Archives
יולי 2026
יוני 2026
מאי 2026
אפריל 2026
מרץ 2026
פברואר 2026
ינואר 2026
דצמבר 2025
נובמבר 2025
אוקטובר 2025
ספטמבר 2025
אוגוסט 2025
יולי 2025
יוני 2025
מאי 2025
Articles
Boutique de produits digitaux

★ ★ ★

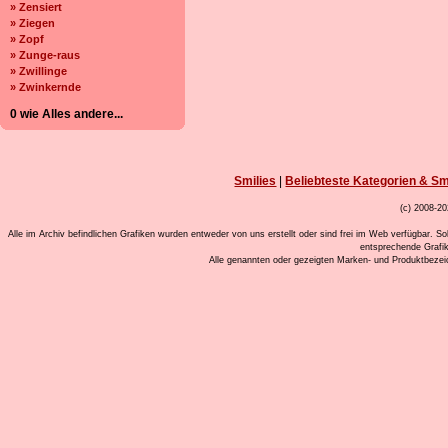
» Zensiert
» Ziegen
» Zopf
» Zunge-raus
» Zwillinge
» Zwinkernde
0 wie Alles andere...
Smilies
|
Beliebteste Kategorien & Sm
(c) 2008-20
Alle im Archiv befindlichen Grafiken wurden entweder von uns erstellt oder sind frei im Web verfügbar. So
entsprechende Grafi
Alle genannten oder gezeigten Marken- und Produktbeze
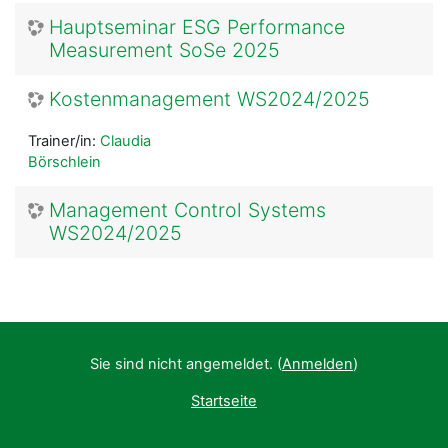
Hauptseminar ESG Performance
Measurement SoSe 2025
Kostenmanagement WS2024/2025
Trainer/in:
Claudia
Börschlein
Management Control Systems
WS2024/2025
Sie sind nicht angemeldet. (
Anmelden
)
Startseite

★ ★ ★

If a line in the entries above has the word "sind", copy it.

- **Problem solution**:
Alle im Archiv befindlichen Grafiken wurden entweder von uns erstellt oder sind frei im Web verfügbar. So
Sie sind nicht angemeldet. (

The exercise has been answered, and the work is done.